I think the only reason I could draw a bike with any accuracy is because my
dad taught me how to fix it. Otherwise it would be a complete black box.

------
skybrian
I don't know if he redid this independently or failed to give credit, but here
is an article [1] describing some similar experiments done by Rebecca Lawson.
And a formal academic paper from 2006 [2].

[1]
[https://www.liverpool.ac.uk/~rlawson/cycleweb.html](https://www.liverpool.ac.uk/~rlawson/cycleweb.html)

[2]
[https://link.springer.com/article/10.3758/BF03195929](https://link.springer.com/article/10.3758/BF03195929)

------
ianbicking
I'm looking at the third one down and wondering: why aren't all-wheel-drive
bikes a thing? (Well, steering...)

I guess there is such a thing:
[http://christinibicycles.com/](http://christinibicycles.com/) – sounds pretty
complicated: 'A handlebar-mounted switch controls the AWD “shift on the fly”
clutch. When the clutch is engaged, the rear spiral gear interlocks with the
rear hub and power is transferred via internal shafts to the forward spiral
gear set, which drives the CHRISTINI freehub. Due to a slight gearing
differential, the front wheel is not actively powered on smooth level ground.
However, the moment the rear wheel slips, power is instantaneously transferred
to the front wheel.
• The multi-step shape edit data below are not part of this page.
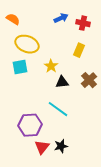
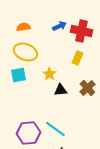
orange semicircle: (13, 19) -> (23, 27), moved, turned -40
red cross: (83, 23) -> (81, 31), size x1.5
cyan line: (58, 109) -> (55, 129), moved

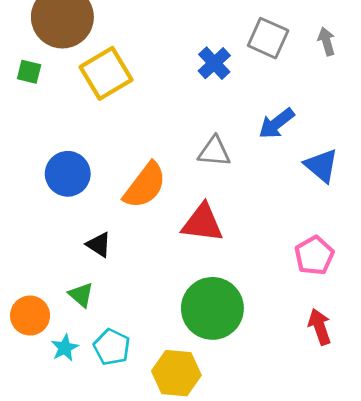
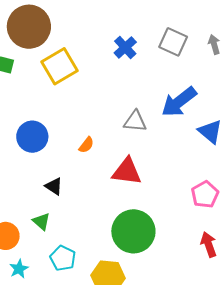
blue cross: (214, 63) -> (125, 47), moved
blue arrow: (277, 123) -> (179, 102), size x1.4
orange semicircle: (145, 185) -> (86, 145), size x0.5
cyan star: (65, 348) -> (19, 269), moved

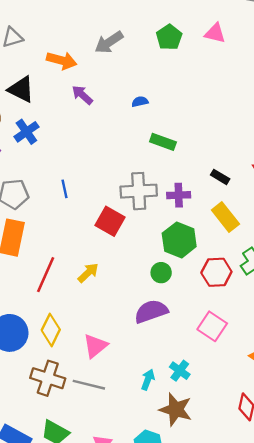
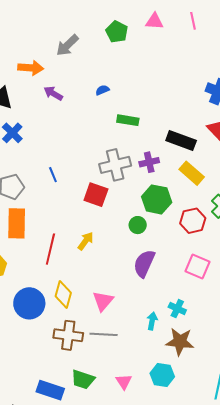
black rectangle: (220, 177) -> (181, 141), size x1.8
green circle: (161, 273) -> (138, 225), moved
purple semicircle: (151, 311) -> (144, 263), turned -36

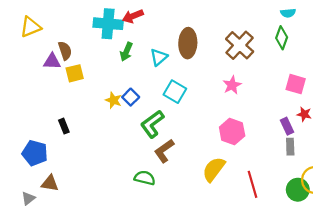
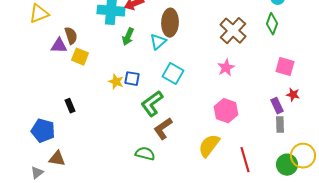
brown ellipse: (188, 43) -> (170, 23), moved
yellow square: (75, 73) -> (80, 57), turned 36
blue square: (131, 97) -> (132, 79), turned -35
Similarly, the moment that the front wheel decelerates, as
in hitting a rock or starting to wash out in a corner, power and traction are
transferred to the front wheel.'

Makes me wonder if you could make an electric-assist bike where the assist was
on the front wheel, thus saving all the complicated mechanical power transfer.
I also suspect driving the front wheel feels crazy on a bike and I just don't
realize it.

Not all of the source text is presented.